Well before the political or fighting phase of the national movement, we can feel and see the new energy of the people and feel the approaching conflict with the colonialists. Forms of expression and themes are fresh and powerful, calling for people to unite. Everything works together to awaken the native person’s sensibility and to criticise defeat. The native renews the purpose and energy of art, music and literature. The conditions necessary for the inevitable conflict are brought together.
Why national liberation is not exclusive
In a colonised country, even the most savage nationalism defends national culture. For culture expresses the nation’s values and taboos. In the colonial situation, culture, which gets no support from the people or the government, dies. Culture needs national liberation to live. The fight for national liberation sets culture moving.
The old culture breaks up. Before national liberation, we see new forms of expression and imagination. There remains one question: what are the relations between the struggle for national liberation – whether political or military – and culture? Does culture stop during the conflict? Is the national struggle an expression of a culture?
When a colonised people fights to re-establish their nation, this is the most complete example of culture. The struggle itself sends culture along different paths and traces out new ones. The struggle for freedom does not return the national culture to its previous shape. After national liberation, colonialism disappears, but so does the colonised man.
A struggle which mobilises all classes of the people, and which expresses their aims and their impatience, will triumph. A nation which is born from people’s action, and which embodies their hopes to change the state, must create rich forms of culture.
Pro-independence activists want to make their country’s real culture shared among all people. But the activists should not wait for the nation’s people to support a single idea of independence in order to achieve their task. The liberation of the nation is one thing; the methods and popular content of the fight are another.

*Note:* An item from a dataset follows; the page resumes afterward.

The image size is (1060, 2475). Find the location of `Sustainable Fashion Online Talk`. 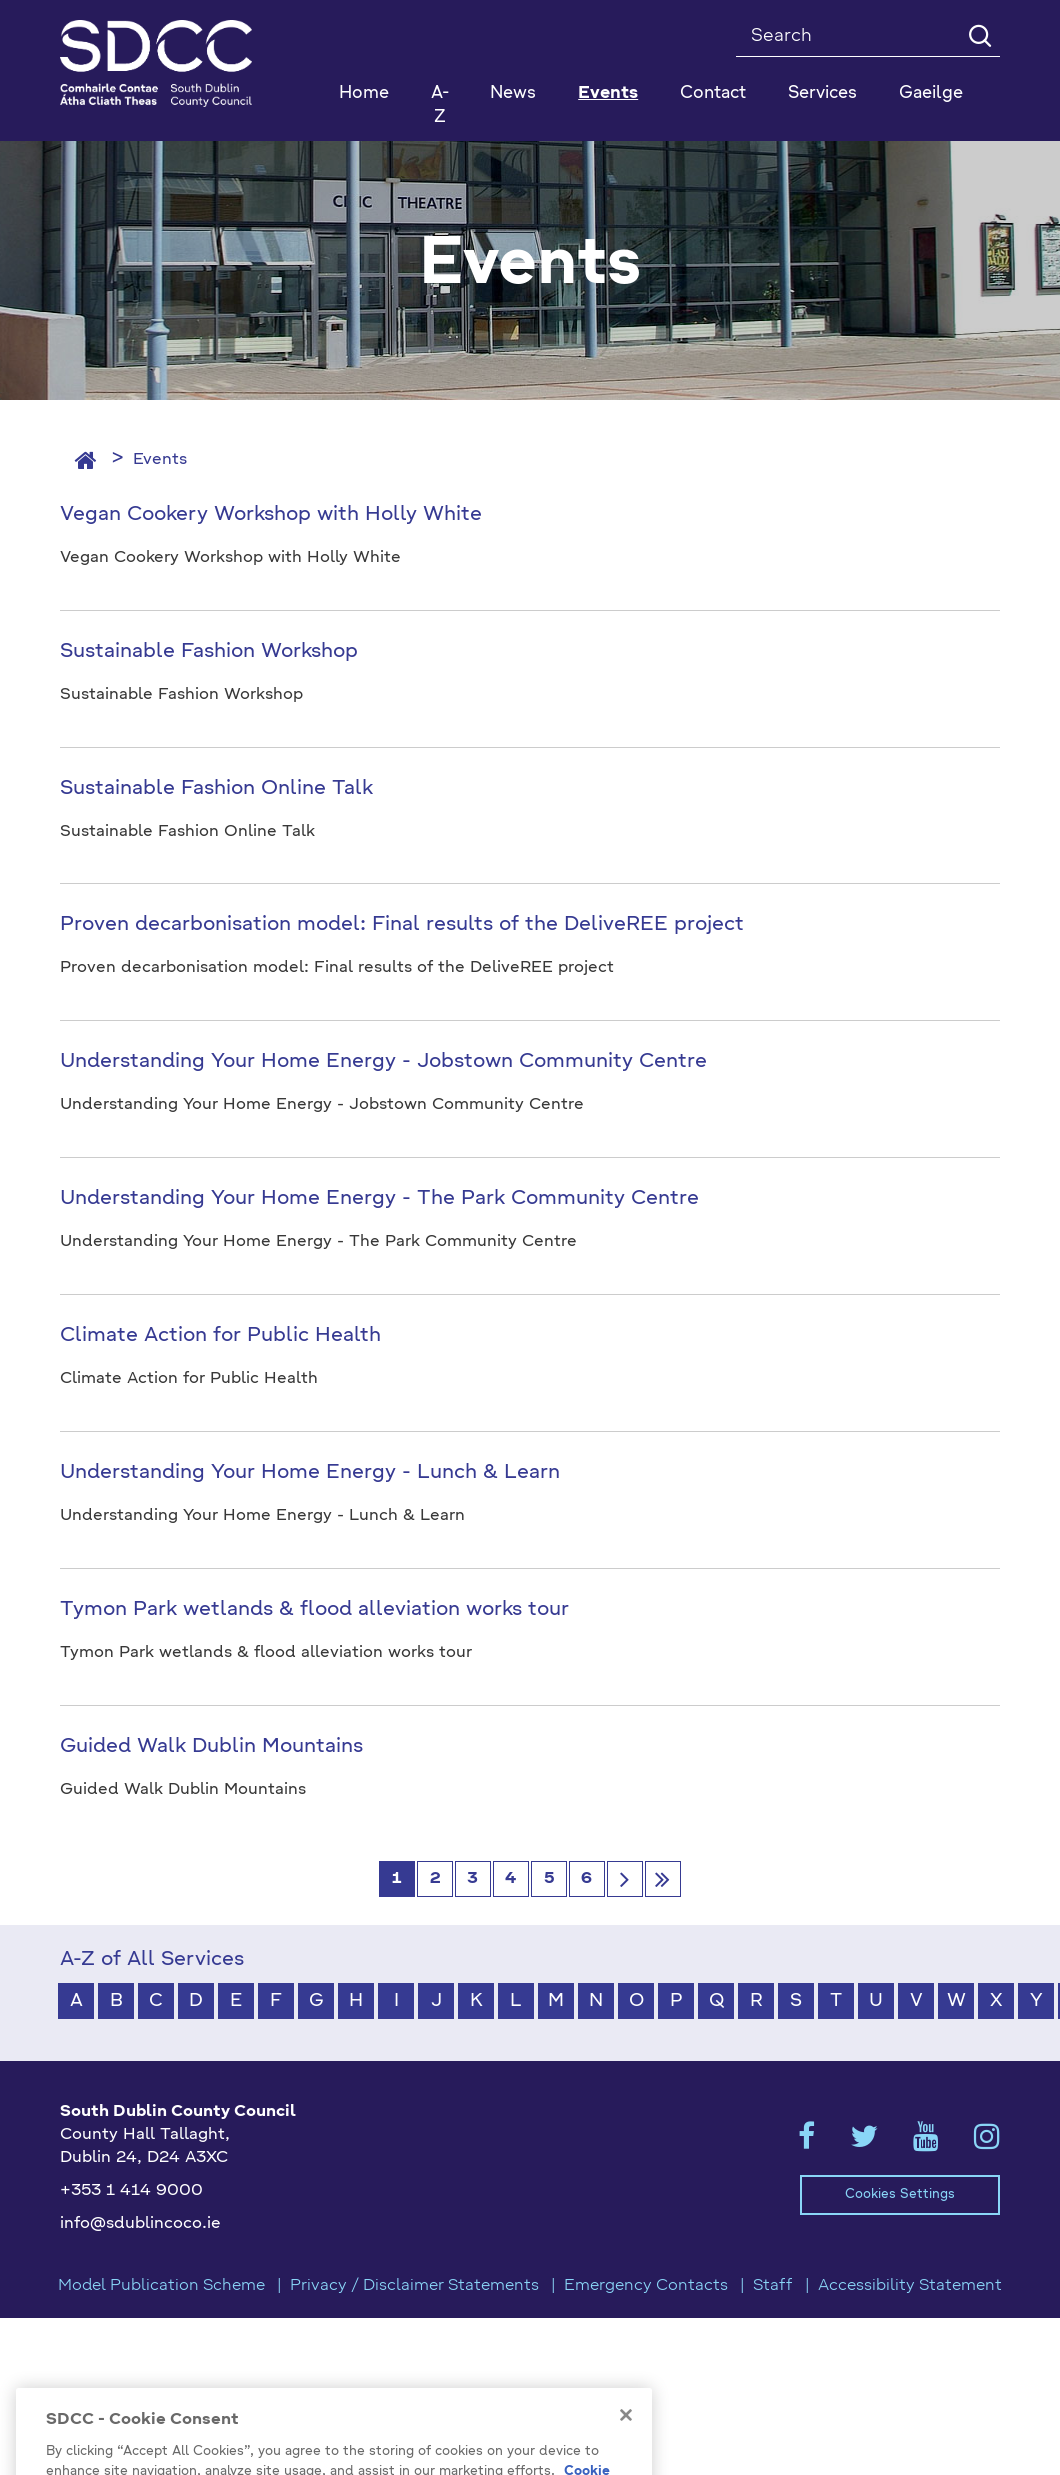 Sustainable Fashion Online Talk is located at coordinates (216, 789).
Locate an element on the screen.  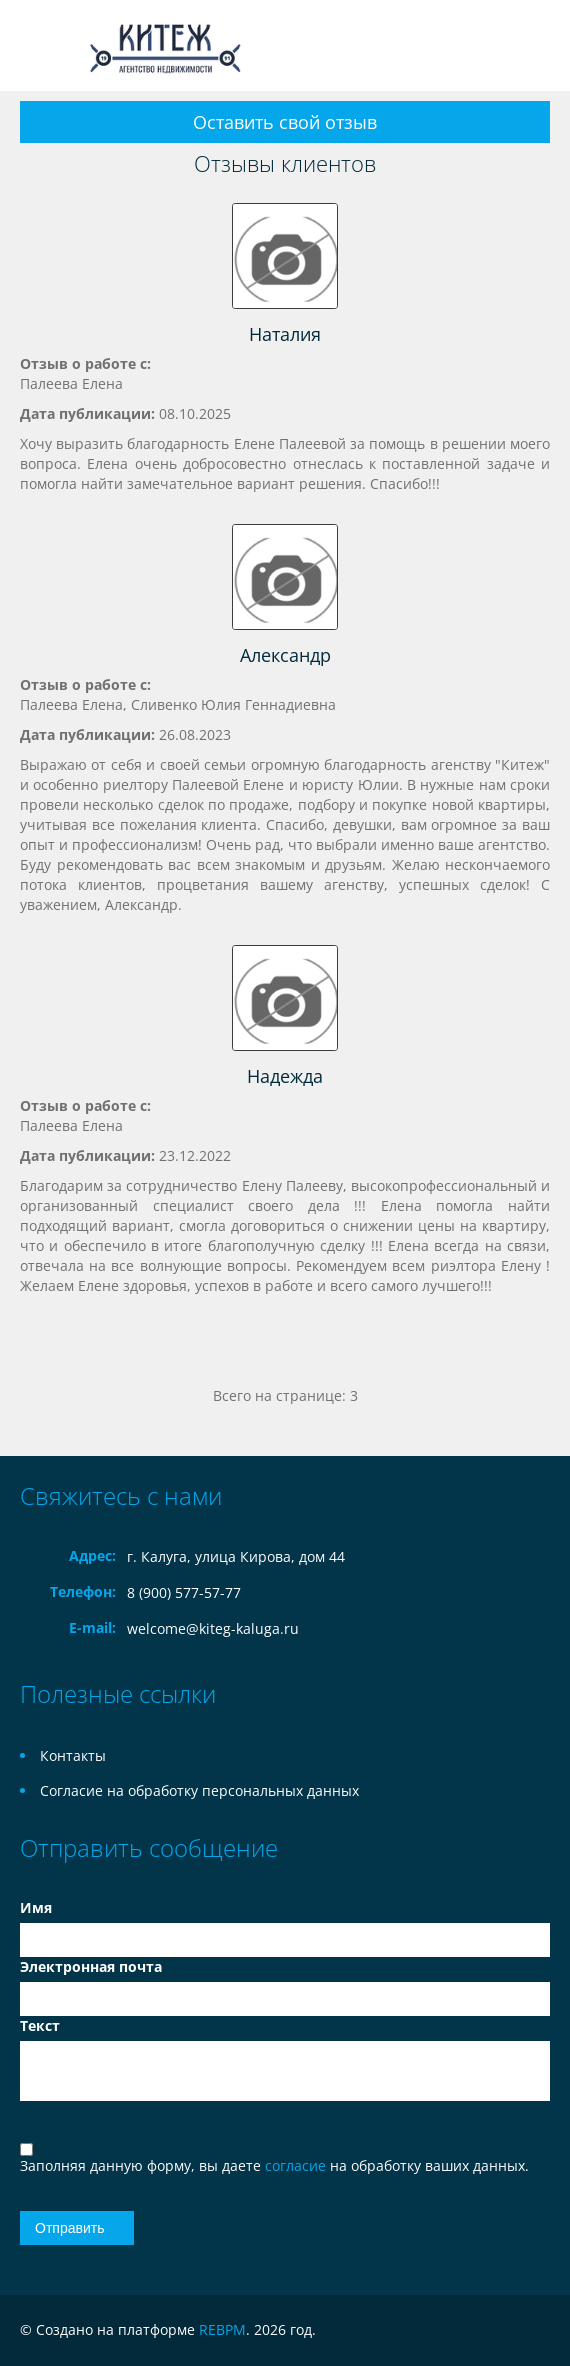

Some people say that wanting a nation is a mistake, and a phase that humanity has left behind. However, we think that wishing to skip being a nation is a mistake. If culture expresses national consciousness, then national consciousness is the most complex form of culture. Being conscious of your national identity doesn’t stop you for communicating with other people. On the contrary, philosophy teaches us that national consciousness, which is not nationalism, is necessary. In fact, it’s the only thing that will give us an international perspective. This is a special problem in Africa, because national consciousness is part of African consciousness. If colonialism is still entrenched in Africa, every independent nation remains in permanent danger.
The most urgent thing today for the intellectual is to build up his nation by learning and showing the will of the people. The building of a nation is always accompanied by the discovery of universalising values. Far from keeping separate from other nations, national liberation leads the nation to play its part on the stage of history. At the heart of national consciousness, international consciousness lives and grows. And this is ultimately the source of all culture.